Commonwealth Journal

Local News

April 23, 2007

Tribal pride lives on in pulaski

Pulaski County men with Cherokee heritage trying to garner local support

Two Pulaski County men with Cherokee blood are trying to increase local membership in a tribal group they lead.

Yona Edwards, principal chief of Cherokee of Kentucky Chickamauga (CKYC), Tahitsi Band, and Giga Tali, Red Chief of CKYC, say rolls are open to accept enrollment requests from anyone who would like to become tribal citizens.

“We want to teach,” said Giga Tali, whose name in the Cherokee language means “Two Bloods.”

Yona, Cherokee name for “bear,” agrees. “It is our intent to bring back the indigenous presence to this area that is so much a part of its rich history. We are going to teach cultural ways and the history from the native prospective.”

CKYC has been in existence for seven or eight years, according to Yona. Up to now, the thread that has tied the tribe together is the Internet.

“We want to get to know people ... the Internet is not that productive,” said Giga Tali. Yona estimated that up to 85 percent of the residents in the Lake Cumberland area has some Native American Indian blood.

About their organization, Yona said: “We’re not playing Indian. It’s not about beads and feathers. It’s what’s in your heart.”

He said the ways of the Cherokee are about living in harmony with each other and the land. “Our tribe is about learning the ways and let you be driven by that.”

“What we want to do is teach those who want to learn about the old ways,” said Yona. “The one thing we all have in common is that we are all related.”

Yona pointed out that 500 years of contact have resulted in a lot of mixed blood. “(Until a few years ago) much of it has been hidden ... it was not vogue to be an Indian.”
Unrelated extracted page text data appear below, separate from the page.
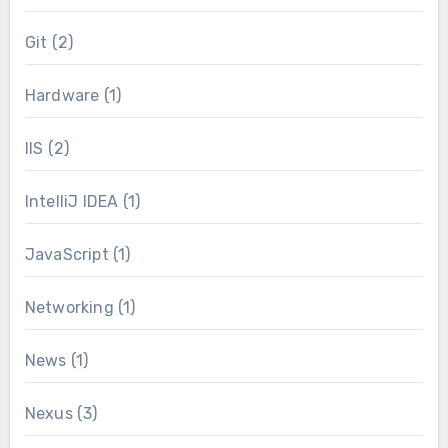
Git
(2)
Hardware
(1)
IIS
(2)
IntelliJ IDEA
(1)
JavaScript
(1)
Networking
(1)
News
(1)
Nexus
(3)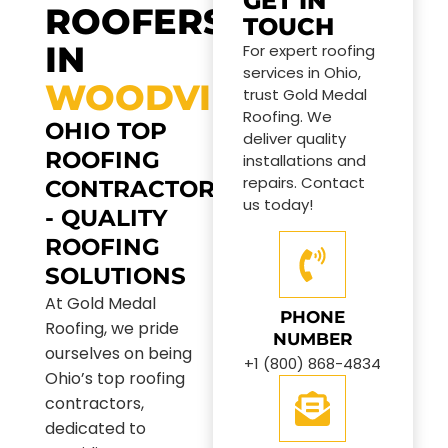
GET IN
ROOFERS
TOUCH
IN
For expert roofing
services in Ohio,
WOODVILLE
trust Gold Medal
Roofing. We
OHIO TOP
deliver quality
ROOFING
installations and
repairs. Contact
CONTRACTORS
us today!
- QUALITY
ROOFING
SOLUTIONS
At Gold Medal
PHONE
Roofing, we pride
NUMBER
ourselves on being
+1 (800) 868-4834
Ohio’s top roofing
contractors,
dedicated to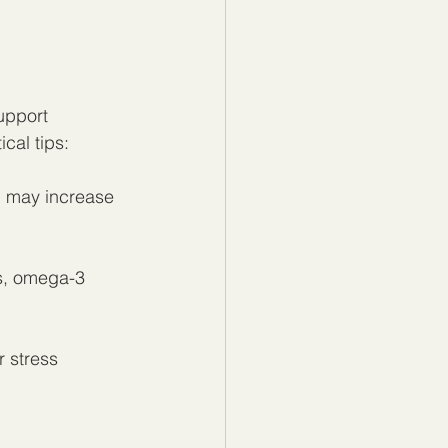
upport 
cal tips:
nd may increase 
ts, omega-3 
r stress 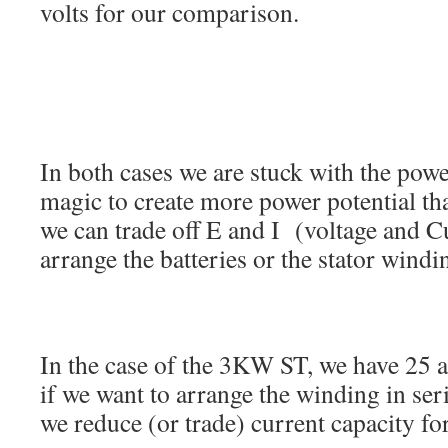
volts for our comparison.
In both cases we are stuck with the power
magic to create more power potential t
we can trade off E and I (voltage and C
arrange the batteries or the stator windi
In the case of the 3KW ST, we have 25 a
if we want to arrange the winding in seri
we reduce (or trade) current capacity for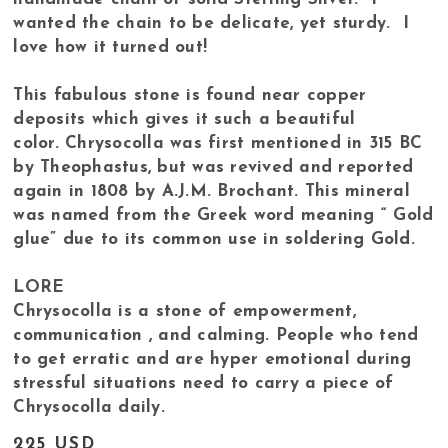
wanted the chain to be delicate, yet sturdy. I
love how it turned out!
This fabulous stone is found near copper
deposits which gives it such a beautiful
color. Chrysocolla was first mentioned in 315 BC
by Theophastus, but was revived and reported
again in 1808 by A.J.M. Brochant. This mineral
was named from the Greek word meaning “ Gold
glue” due to its common use in soldering Gold.
LORE
Chrysocolla is a stone of empowerment,
communication , and calming. People who tend
to get erratic and are hyper emotional during
stressful situations need to carry a piece of
Chrysocolla daily.
225 USD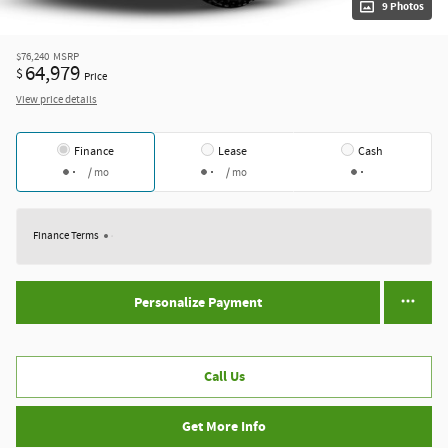
9 Photos
$76,240
MSRP
64,979
$
Price
View price details
Finance
Lease
Cash
/ mo
/ mo
Finance Terms
Personalize Payment
Call Us
Get More Info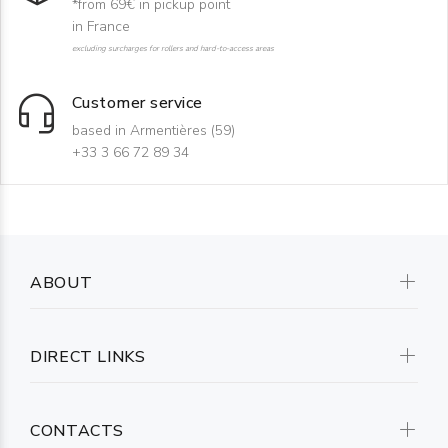
*from 69€ in pickup point
in France
excluding surcharges for rollers and hard-to-access areas
Customer service
based in Armentières (59)
+33 3 66 72 89 34
ABOUT
DIRECT LINKS
CONTACTS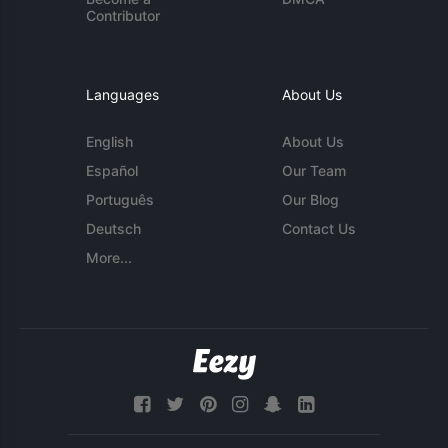
Contributor
Languages
About Us
English
About Us
Español
Our Team
Português
Our Blog
Deutsch
Contact Us
More...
Giga Tali and Yona have a dream. They want to build a cultural center and provide a place where both children and adults may come and experience the ancient culture of Cherokees. “We want to keep the language alive,” Yona added. “We call ourselves, ‘Tsalagi’ (Ja-la-gee), it is what the Cherokee people call themselves. They are ‘AniYvWiya’, (Ah-nee-yuh-wee-yah), meaning, the Principal People, or True Human Beings.”